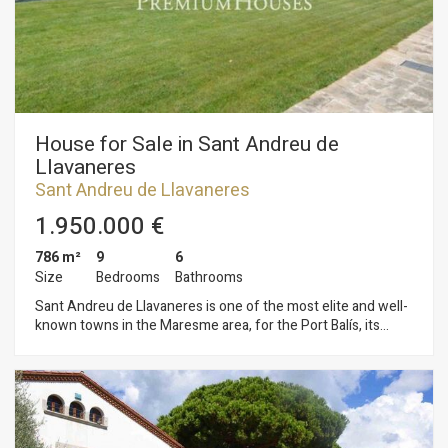
an exquisite boutique hotel. The property has 40.000m2 of
tracks and a polo field. In addition to 150 stables. An estate
with multiple possibilities! Do not hesitate to contact us for
detailed information.
House for Sale in Sant Andreu de
Llavaneres
Sant Andreu de Llavaneres
1.950.000 €
786 m²
9
6
Size
Bedrooms
Bathrooms
Sant Andreu de Llavaneres is one of the most elite and well-
known towns in the Maresme area, for the Port Balís, its
beaches and urbanisations. It is here in Llavaneres where we
find this magnificent property close to all services, golf clubs,
tennis, paddle tennis, public or public schools and perfectly
connected to Barcelona by motorway, three, buses, etc. This
property is situated on a plot of 7.075 m2 surrounded by a
wonderful garden that gives it great privacy. Entering in the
──────────
### Exercise requirements
Your job is to reproduce the material exactly. Keep pictures out of it.

### Solution to the exercise
an exquisite boutique hotel. The property has 40.000m2 of
tracks and a polo field. In addition to 150 stables. An estate
with multiple possibilities! Do not hesitate to contact us for
detailed information.
House for Sale in Sant Andreu de
Llavaneres
Sant Andreu de Llavaneres
1.950.000 €
786 m²
9
6
Size
Bedrooms
Bathrooms
Sant Andreu de Llavaneres is one of the most elite and well-
known towns in the Maresme area, for the Port Balís, its
beaches and urbanisations. It is here in Llavaneres where we
find this magnificent property close to all services, golf clubs,
tennis, paddle tennis, public or public schools and perfectly
connected to Barcelona by motorway, three, buses, etc. This
property is situated on a plot of 7.075 m2 surrounded by a
wonderful garden that gives it great privacy. Entering in the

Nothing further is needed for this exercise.